Dataset entries:
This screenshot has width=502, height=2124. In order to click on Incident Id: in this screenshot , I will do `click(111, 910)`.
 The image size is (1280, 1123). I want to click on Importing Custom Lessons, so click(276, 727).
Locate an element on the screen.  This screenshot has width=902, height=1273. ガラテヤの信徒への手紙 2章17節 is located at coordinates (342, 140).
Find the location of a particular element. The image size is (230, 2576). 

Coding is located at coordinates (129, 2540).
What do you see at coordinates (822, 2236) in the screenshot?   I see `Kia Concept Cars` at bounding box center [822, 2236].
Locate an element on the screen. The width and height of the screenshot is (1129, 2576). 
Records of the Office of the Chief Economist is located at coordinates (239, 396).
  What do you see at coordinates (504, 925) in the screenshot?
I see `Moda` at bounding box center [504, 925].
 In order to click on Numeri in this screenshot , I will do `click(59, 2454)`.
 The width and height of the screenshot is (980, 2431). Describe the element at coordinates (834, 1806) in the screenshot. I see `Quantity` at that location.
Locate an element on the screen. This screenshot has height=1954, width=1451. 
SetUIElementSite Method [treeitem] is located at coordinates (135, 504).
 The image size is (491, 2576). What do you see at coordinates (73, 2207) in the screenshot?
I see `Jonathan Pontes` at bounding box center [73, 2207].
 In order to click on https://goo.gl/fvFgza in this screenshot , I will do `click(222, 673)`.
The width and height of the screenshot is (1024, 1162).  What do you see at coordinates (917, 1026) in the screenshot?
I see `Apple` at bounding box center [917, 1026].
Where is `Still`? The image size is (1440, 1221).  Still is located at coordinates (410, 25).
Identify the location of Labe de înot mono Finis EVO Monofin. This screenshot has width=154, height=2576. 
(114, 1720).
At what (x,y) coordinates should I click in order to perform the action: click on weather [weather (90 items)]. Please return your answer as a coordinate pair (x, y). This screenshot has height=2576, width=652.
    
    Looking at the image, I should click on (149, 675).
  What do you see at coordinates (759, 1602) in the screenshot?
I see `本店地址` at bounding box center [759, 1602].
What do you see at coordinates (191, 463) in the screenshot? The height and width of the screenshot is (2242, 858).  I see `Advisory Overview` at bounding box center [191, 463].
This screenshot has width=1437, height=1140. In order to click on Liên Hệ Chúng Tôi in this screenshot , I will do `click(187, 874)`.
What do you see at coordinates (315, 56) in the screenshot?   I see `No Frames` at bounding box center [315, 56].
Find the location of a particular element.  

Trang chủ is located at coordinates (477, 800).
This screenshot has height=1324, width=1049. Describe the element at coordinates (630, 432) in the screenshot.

Task objective:
Output exactly what runs from the line with "This screenshot has width=1437, height=1140." to the final line above, both lines included, and nothing else.

Task output:
This screenshot has width=1437, height=1140. In order to click on Liên Hệ Chúng Tôi in this screenshot , I will do `click(187, 874)`.
What do you see at coordinates (315, 56) in the screenshot?   I see `No Frames` at bounding box center [315, 56].
Find the location of a particular element.  

Trang chủ is located at coordinates (477, 800).
This screenshot has height=1324, width=1049. Describe the element at coordinates (630, 432) in the screenshot.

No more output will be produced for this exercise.